> [Task instructions]:
Find the number of lines below in which the word "vuonna" appears, and write that number only.
----------
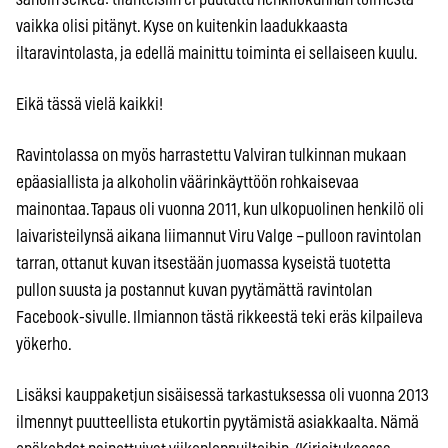
vaikka olisi pitänyt. Kyse on kuitenkin laadukkaasta
iltaravintolasta, ja edellä mainittu toiminta ei sellaiseen kuulu.
Eikä tässä vielä kaikki!
Ravintolassa on myös harrastettu Valviran tulkinnan mukaan
epäasiallista ja alkoholin väärinkäyttöön rohkaisevaa
mainontaa. Tapaus oli vuonna 2011, kun ulkopuolinen henkilö oli
laivaristeilynsä aikana liimannut Viru Valge –pulloon ravintolan
tarran, ottanut kuvan itsestään juomassa kyseistä tuotetta
pullon suusta ja postannut kuvan pyytämättä ravintolan
Facebook-sivulle. Ilmiannon tästä rikkeestä teki eräs kilpaileva
yökerho.
Lisäksi kauppaketjun sisäisessä tarkastuksessa oli vuonna 2013
ilmennyt puutteellista etukortin pyytämistä asiakkaalta. Nämä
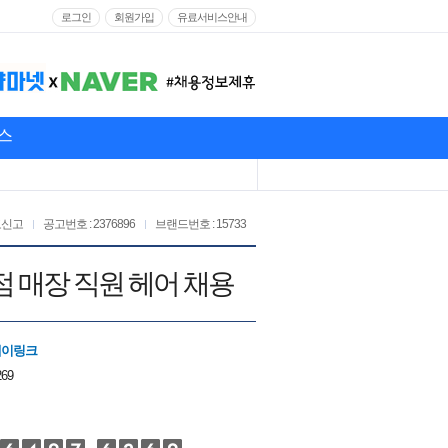
로그인
회원가입
유료서비스안내
스
고신고
공고번호 : 2376896
브랜드번호 : 15733
화점 매장 직원 헤어 채용
에이링크
269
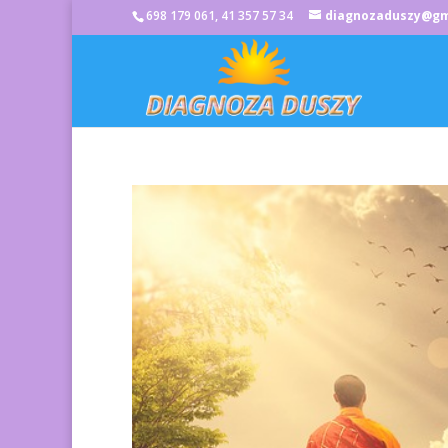
698 179 061, 41 357 57 34
diagnozaduszy@gm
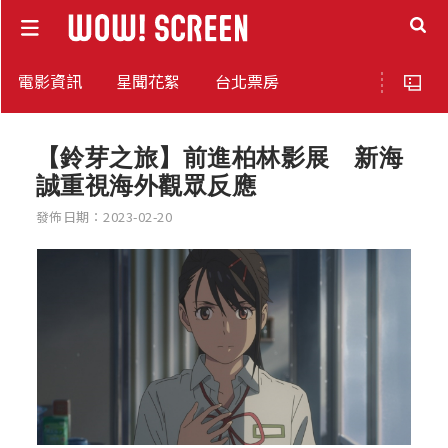
電影資訊
星聞花絮
台北票房
【鈴芽之旅】前進柏林影展 新海
誠重視海外觀眾反應
發佈日期：2023-02-20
----------
> [Output below]:
2